### SUPPLIED MATERIAL

********************

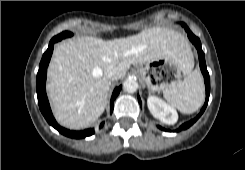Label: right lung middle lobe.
I'll list each match as a JSON object with an SVG mask.
<instances>
[{"mask_svg":"<svg viewBox=\"0 0 245 170\" xmlns=\"http://www.w3.org/2000/svg\"><path fill=\"white\" fill-rule=\"evenodd\" d=\"M73 34L71 32H68V31H64L62 32L61 34L55 36L54 38H56L57 40H62L63 38H66V37H71Z\"/></svg>","mask_w":245,"mask_h":170,"instance_id":"right-lung-middle-lobe-1","label":"right lung middle lobe"}]
</instances>
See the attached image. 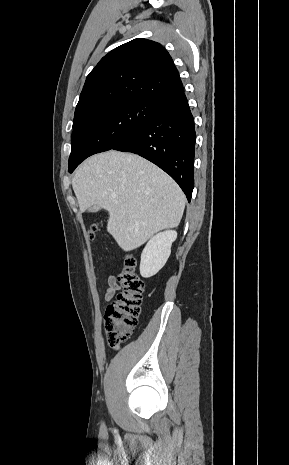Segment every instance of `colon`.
<instances>
[{"label": "colon", "instance_id": "obj_1", "mask_svg": "<svg viewBox=\"0 0 289 465\" xmlns=\"http://www.w3.org/2000/svg\"><path fill=\"white\" fill-rule=\"evenodd\" d=\"M96 230L97 226L92 225L88 231L89 239L94 238ZM135 269V258L127 255L117 276L121 290L108 305L104 315L106 341L112 349H118L126 342L138 324L144 283Z\"/></svg>", "mask_w": 289, "mask_h": 465}]
</instances>
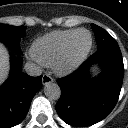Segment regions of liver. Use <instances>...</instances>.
<instances>
[{"label":"liver","instance_id":"obj_1","mask_svg":"<svg viewBox=\"0 0 128 128\" xmlns=\"http://www.w3.org/2000/svg\"><path fill=\"white\" fill-rule=\"evenodd\" d=\"M9 71V55L3 44H0V84L7 78Z\"/></svg>","mask_w":128,"mask_h":128}]
</instances>
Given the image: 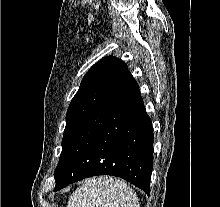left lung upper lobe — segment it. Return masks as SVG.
I'll list each match as a JSON object with an SVG mask.
<instances>
[{"instance_id": "obj_1", "label": "left lung upper lobe", "mask_w": 220, "mask_h": 207, "mask_svg": "<svg viewBox=\"0 0 220 207\" xmlns=\"http://www.w3.org/2000/svg\"><path fill=\"white\" fill-rule=\"evenodd\" d=\"M126 70L127 65L114 56L103 58L89 69L67 110L62 151L78 127Z\"/></svg>"}]
</instances>
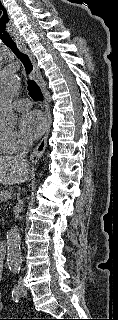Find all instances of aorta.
I'll return each mask as SVG.
<instances>
[{"mask_svg": "<svg viewBox=\"0 0 118 320\" xmlns=\"http://www.w3.org/2000/svg\"><path fill=\"white\" fill-rule=\"evenodd\" d=\"M20 85L17 74H4L0 76V129H11L15 124V113L11 107ZM7 238V263L10 271L18 273L21 268V238L16 228H11Z\"/></svg>", "mask_w": 118, "mask_h": 320, "instance_id": "1", "label": "aorta"}]
</instances>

********************

### WORK TO COMPLETE
Only the lines from the one containing "Find all instances of aorta." through the last line of the records above should be repeated, exactly and without pictures.

### SOLVED PROBLEM
Find all instances of aorta.
I'll return each mask as SVG.
<instances>
[{"mask_svg": "<svg viewBox=\"0 0 118 320\" xmlns=\"http://www.w3.org/2000/svg\"><path fill=\"white\" fill-rule=\"evenodd\" d=\"M20 85L17 74H4L0 76V129H11L15 124V113L11 107ZM7 238V263L10 271L18 273L21 268V238L16 228H11Z\"/></svg>", "mask_w": 118, "mask_h": 320, "instance_id": "1", "label": "aorta"}]
</instances>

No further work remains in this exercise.